Johann Strauss II
Born in Vienna to Johann Strauss the Elder, Johann Strauss II (also known as Johann the Younger), continued his father’s musical dynasty by composing more than 500 musical composition which included 150 waltzes, surpassing his father’s productivity and popularity gaining him the nickname of “the Waltz King” with An der schönen blauen Donau (The Blue Danube) being his defining work published in 1867.
Strauss II attended the Schottengymnasium where he studied from 1837-41. At the insistence of his father, he began studying in the Commercial Studies Department of the Polytechnic Institute where he was awarded “First with Distinction” in his bookkeeping exam. His father wanted a different life for his son and he urged him to take up a different career. Strauss II, fulfilling his father’s wishes by becoming a bank clerk, defied his father by studying the violin, harmony, and counterpoint in secret with members of his father’s orchestra with the approval of his mother.
At the age of eighteen, Strauss II found himself competing with his estranged father when he formed his own orchestra and began composing. In 1845, he was awarded the honorary bandmaster position of the 2nd Vienna Citizens’ Regiment. In 1847, Strauss II began composing for the Vienna Men’s Choral Association.
In 1862, Strauss II married singer Henriette “Jetty” Treffz.
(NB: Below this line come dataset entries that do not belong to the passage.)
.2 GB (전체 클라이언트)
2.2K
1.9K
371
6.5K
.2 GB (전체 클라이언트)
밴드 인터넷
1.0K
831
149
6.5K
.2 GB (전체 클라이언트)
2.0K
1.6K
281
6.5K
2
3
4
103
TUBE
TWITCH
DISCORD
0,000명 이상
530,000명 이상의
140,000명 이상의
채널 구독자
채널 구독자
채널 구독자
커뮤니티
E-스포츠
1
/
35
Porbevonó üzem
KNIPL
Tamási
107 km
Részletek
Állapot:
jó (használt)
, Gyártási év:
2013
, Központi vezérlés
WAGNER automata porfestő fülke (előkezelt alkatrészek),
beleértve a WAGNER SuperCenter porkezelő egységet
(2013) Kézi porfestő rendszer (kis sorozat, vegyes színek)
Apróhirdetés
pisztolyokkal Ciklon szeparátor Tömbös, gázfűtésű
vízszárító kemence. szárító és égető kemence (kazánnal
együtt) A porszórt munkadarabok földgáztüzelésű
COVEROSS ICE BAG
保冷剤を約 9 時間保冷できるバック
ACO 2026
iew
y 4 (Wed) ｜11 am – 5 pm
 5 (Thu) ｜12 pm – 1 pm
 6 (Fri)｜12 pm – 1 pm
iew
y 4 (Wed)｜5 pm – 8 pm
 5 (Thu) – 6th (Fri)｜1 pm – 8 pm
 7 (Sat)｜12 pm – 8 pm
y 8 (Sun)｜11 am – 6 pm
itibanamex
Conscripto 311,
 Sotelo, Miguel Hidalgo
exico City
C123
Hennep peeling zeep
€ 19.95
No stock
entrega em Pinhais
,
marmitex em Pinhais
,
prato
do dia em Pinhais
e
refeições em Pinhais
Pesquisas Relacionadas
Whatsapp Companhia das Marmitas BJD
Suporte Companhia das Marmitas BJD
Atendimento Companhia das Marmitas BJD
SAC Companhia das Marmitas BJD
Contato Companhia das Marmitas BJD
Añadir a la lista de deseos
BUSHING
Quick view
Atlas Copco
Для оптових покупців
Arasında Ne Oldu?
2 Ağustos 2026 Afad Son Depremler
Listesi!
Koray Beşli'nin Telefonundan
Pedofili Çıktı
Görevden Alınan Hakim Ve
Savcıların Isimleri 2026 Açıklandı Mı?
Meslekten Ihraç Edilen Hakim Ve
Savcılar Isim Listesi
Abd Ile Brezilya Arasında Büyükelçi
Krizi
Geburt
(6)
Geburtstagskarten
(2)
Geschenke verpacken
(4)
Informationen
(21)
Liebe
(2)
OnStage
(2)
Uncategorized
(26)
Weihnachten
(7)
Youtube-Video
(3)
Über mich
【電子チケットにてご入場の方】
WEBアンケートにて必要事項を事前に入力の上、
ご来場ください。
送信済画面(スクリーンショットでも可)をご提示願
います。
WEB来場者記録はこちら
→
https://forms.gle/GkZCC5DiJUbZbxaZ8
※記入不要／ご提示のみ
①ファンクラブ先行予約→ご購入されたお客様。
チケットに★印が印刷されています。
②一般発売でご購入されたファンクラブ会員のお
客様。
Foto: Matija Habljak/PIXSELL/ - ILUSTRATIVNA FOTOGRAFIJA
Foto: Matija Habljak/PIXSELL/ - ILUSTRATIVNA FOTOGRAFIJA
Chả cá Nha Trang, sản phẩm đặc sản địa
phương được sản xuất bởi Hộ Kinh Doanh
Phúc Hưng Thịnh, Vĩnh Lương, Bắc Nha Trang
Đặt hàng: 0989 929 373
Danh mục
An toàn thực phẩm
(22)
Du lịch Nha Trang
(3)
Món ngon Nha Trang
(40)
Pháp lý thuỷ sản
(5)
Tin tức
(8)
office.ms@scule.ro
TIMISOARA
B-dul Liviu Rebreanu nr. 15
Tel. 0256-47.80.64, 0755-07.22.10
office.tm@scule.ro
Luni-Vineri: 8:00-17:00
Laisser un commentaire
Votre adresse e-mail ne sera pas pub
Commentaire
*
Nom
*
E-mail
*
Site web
In 1863 he was granted the title of k.k. Hofballmusik-Direktor in succession of his father. Strauss II would mostly abandon conducting, giving his two orchestras to his brothers, instead focusing on composing (specifically Viennese waltz and Viennese operetta). In 1874, he premiered his most famous operetta Die Fledermaus.
Strauss II developed a respiratory illness became that turned into pneumonia and he died in June 1899.